While Jones qualified an impressive 11th and finished an even more impressive third, results for the rest of the season became hard to come by – Jones only scored two more Top 10s, with a best result of seventh at Road America.

But, retooled for 2018, the Coyne team is a legitimate threat at the 102nd Running of the Indianapolis 500.

Bourdais, whose No. 18 Honda features new sponsorship from SealMaster and now ownership partners in Jimmy Vasser and James “Sulli” Sullivan, has a win already, again at St. Pete, and sits third in the championship.

And Bourdais may also be Honda’s best hope, given that he was the fastest Honda in qualifying – he’ll start fifth behind Ed Carpenter, Simon Pagenaud, Will Power, and Josef Newgarden.

“I think it speaks volumes about their work, their passion and their dedication to this program, Dale (Coyne), Jimmy (Vasser) and Sulli (James Sullivan) and everybody from top to bottom. I can’t thank them enough for the opportunity, for the support,” Bourdais said of the team’s effort.

Rookie Zachary Claman De Melo has been progressing nicely, and his Month of May has been very solid – he finished 12th at the INDYCAR Grand Prix on the IMS Road Course and qualified a strong 13th for the “500.”

“It’s been surreal to be here as rookie. I’m a bit at a loss for words,” Claman De Melo revealed after qualifying. “The fans, driving around this place, being with the team, everything is amazing. I have a great engineer, a great group of experienced mechanics at Dale Coyne Racing.”

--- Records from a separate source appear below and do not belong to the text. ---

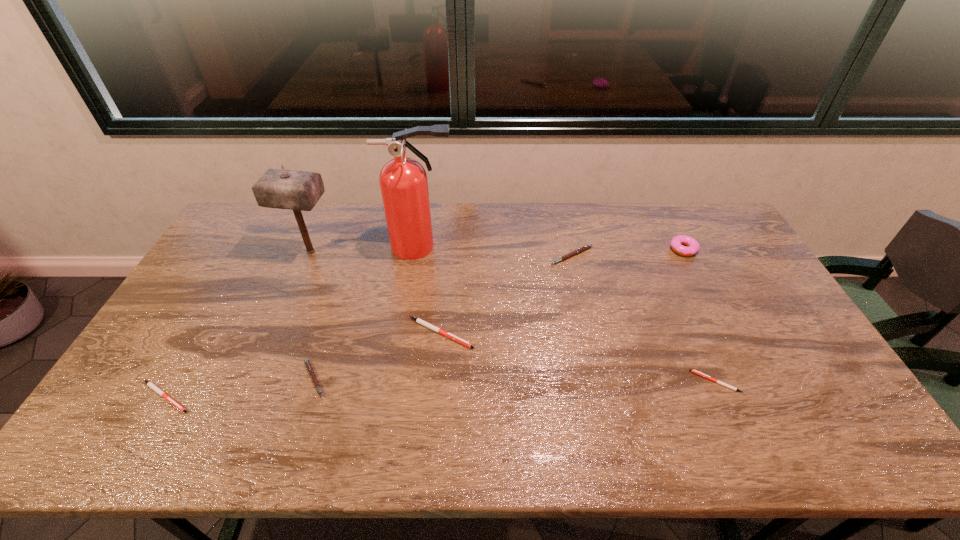 Locate an element on the screen. free space located at the nib of the nearer pink pen is located at coordinates (413, 379).

This screenshot has height=540, width=960. I want to click on free location located on the clicker of the second biggest white pen, so click(263, 396).

Find the location of a particular element. blank area located on the clicker of the shortest pen is located at coordinates (616, 382).

At what (x,y) coordinates should I click in order to perform the action: click on blank space located 0.200m on the clicker of the shortest pen. Please return your answer as a coordinate pair (x, y). This screenshot has width=960, height=540. Looking at the image, I should click on (616, 382).

Locate an element on the screen. vacant space located on the clicker of the shortest pen is located at coordinates [x=542, y=382].

Identify the location of fire extinguisher situated at the far edge. (403, 181).

At what (x,y) coordinates should I click in order to perform the action: click on mallet at the far edge. Please return your answer as a coordinate pair (x, y). The width and height of the screenshot is (960, 540). Looking at the image, I should click on (299, 191).

In order to click on doughnut at the far edge in this screenshot , I will do `click(676, 243)`.

Image resolution: width=960 pixels, height=540 pixels. Identify the location of object situated at the left edge. (150, 384).

Where is `object positioned at the right edge`? object positioned at the right edge is located at coordinates (676, 243). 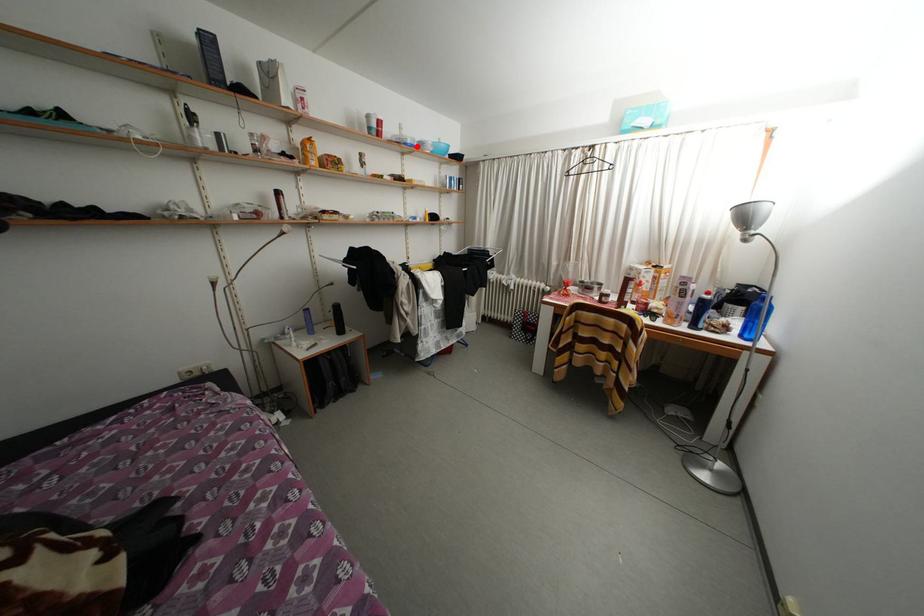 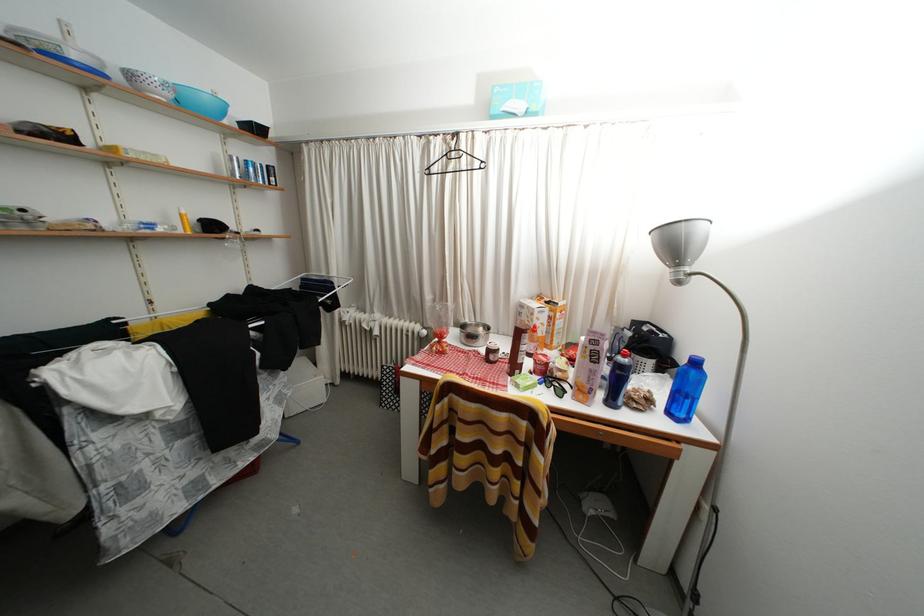 The point at the highlighted location is marked in the first image. Where is the corresponding point in the second image?

(81, 61) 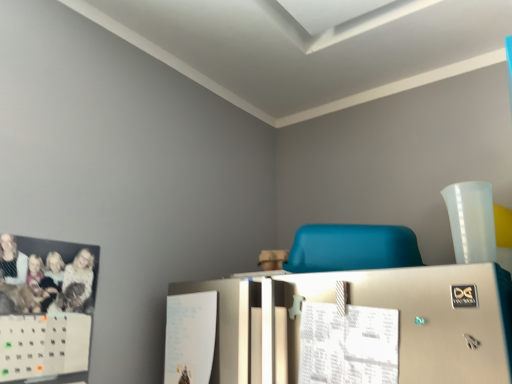 Question: From a real-world perspective, is blue matte chair at center located higher than white paper at center?

Choices:
 (A) no
 (B) yes

Answer: (B)

Question: Does blue matte chair at center have a lesser width compared to white paper at center?

Choices:
 (A) yes
 (B) no

Answer: (B)

Question: Does blue matte chair at center have a lesser height compared to white paper at center?

Choices:
 (A) no
 (B) yes

Answer: (B)

Question: Is blue matte chair at center further to camera compared to white paper at center?

Choices:
 (A) no
 (B) yes

Answer: (B)

Question: Can you confirm if blue matte chair at center is wider than white paper at center?

Choices:
 (A) yes
 (B) no

Answer: (A)

Question: Is blue matte chair at center positioned beyond the bounds of white paper at center?

Choices:
 (A) yes
 (B) no

Answer: (A)

Question: Considering the relative sizes of white paper at center and blue matte chair at center in the image provided, is white paper at center shorter than blue matte chair at center?

Choices:
 (A) yes
 (B) no

Answer: (B)

Question: From a real-world perspective, does white paper at center sit lower than blue matte chair at center?

Choices:
 (A) yes
 (B) no

Answer: (A)

Question: Can you confirm if white paper at center is taller than blue matte chair at center?

Choices:
 (A) no
 (B) yes

Answer: (B)

Question: Is white paper at center further to camera compared to blue matte chair at center?

Choices:
 (A) no
 (B) yes

Answer: (A)

Question: Considering the relative positions of white paper at center and blue matte chair at center in the image provided, is white paper at center to the left of blue matte chair at center from the viewer's perspective?

Choices:
 (A) no
 (B) yes

Answer: (B)

Question: Considering the relative positions of white paper at center and blue matte chair at center in the image provided, is white paper at center to the right of blue matte chair at center from the viewer's perspective?

Choices:
 (A) yes
 (B) no

Answer: (B)

Question: In terms of width, does blue matte chair at center look wider or thinner when compared to white paper at center?

Choices:
 (A) wide
 (B) thin

Answer: (A) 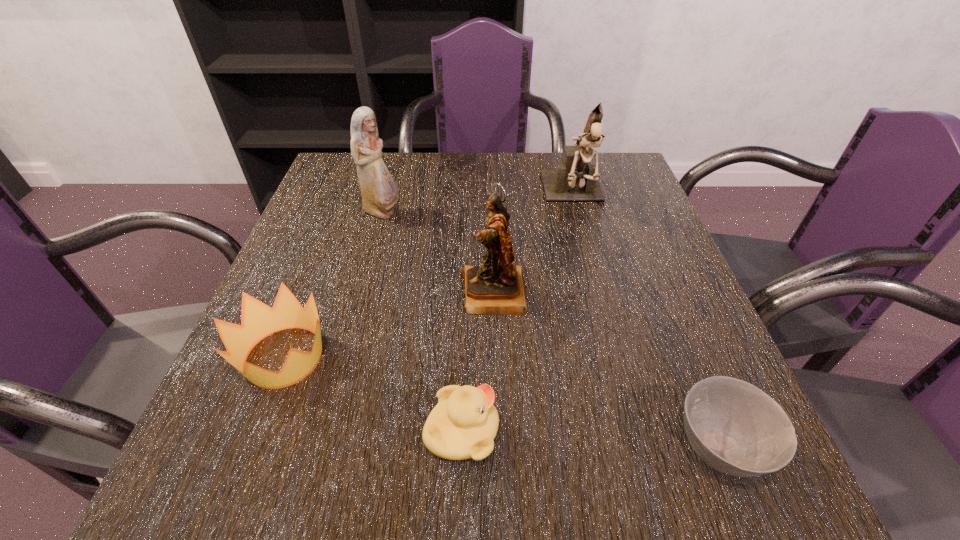 You are a GUI agent. You are given a task and a screenshot of the screen. Output one action in this format:
    pyautogui.click(x=<x>, y=<y>)
    Task: Click on the object present at the far right corner
    The height and width of the screenshot is (540, 960).
    Given the screenshot: What is the action you would take?
    pyautogui.click(x=574, y=180)

I want to click on object located in the near right corner section of the desktop, so click(x=734, y=427).

Locate an element on the screen. free region at the far edge of the desktop is located at coordinates (463, 193).

In the image, there is a desktop. Identify the location of free space at the near edge. (342, 480).

Where is `vacant space at the left edge`? vacant space at the left edge is located at coordinates (359, 244).

Where is `free space at the right edge`? The height and width of the screenshot is (540, 960). free space at the right edge is located at coordinates (653, 211).

Identify the location of vacant space at the far left corner of the desktop. This screenshot has width=960, height=540. point(329,198).

The height and width of the screenshot is (540, 960). Identify the location of free location at the far right corner of the desktop. (599, 156).

At what (x,y) coordinates should I click in order to perform the action: click on vacant region between the leftmost figurine and the rightmost figurine. Please return your answer as a coordinate pair (x, y). The height and width of the screenshot is (540, 960). Looking at the image, I should click on (478, 205).

Locate an element on the screen. Image resolution: width=960 pixels, height=540 pixels. vacant point located between the rightmost figurine and the nearest figurine is located at coordinates (534, 245). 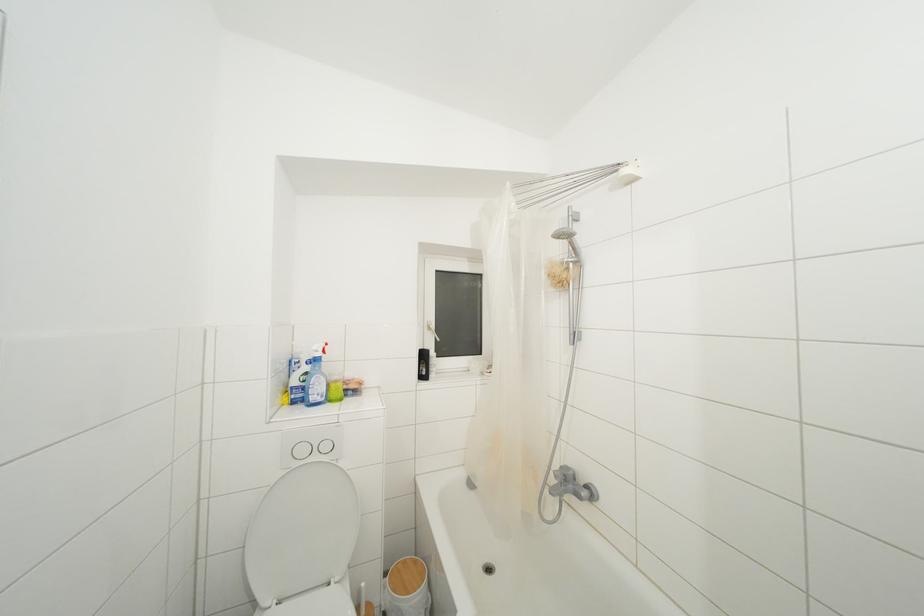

While Conor Daly and Pippa Mann struggled in one-off entries, with Mann getting bumped out of the field in Saturday qualifying, Daly’s entry essentially puts three Coyne cars in the race – Daly’s No. 17 United States Air Force Honda is a Dale Coyne car that has been leased to Thom Burns Racing.

Rest assured, the days of Coyne being an “also ran” are long gone, and a Coyne car ending up in Victory Lane at the biggest race of the year would complete the Chicago Cubs analogy – the Cubs won a World Series title in 2016, and an Indy 500 triumph would be the crowning achievement in Coyne’s career.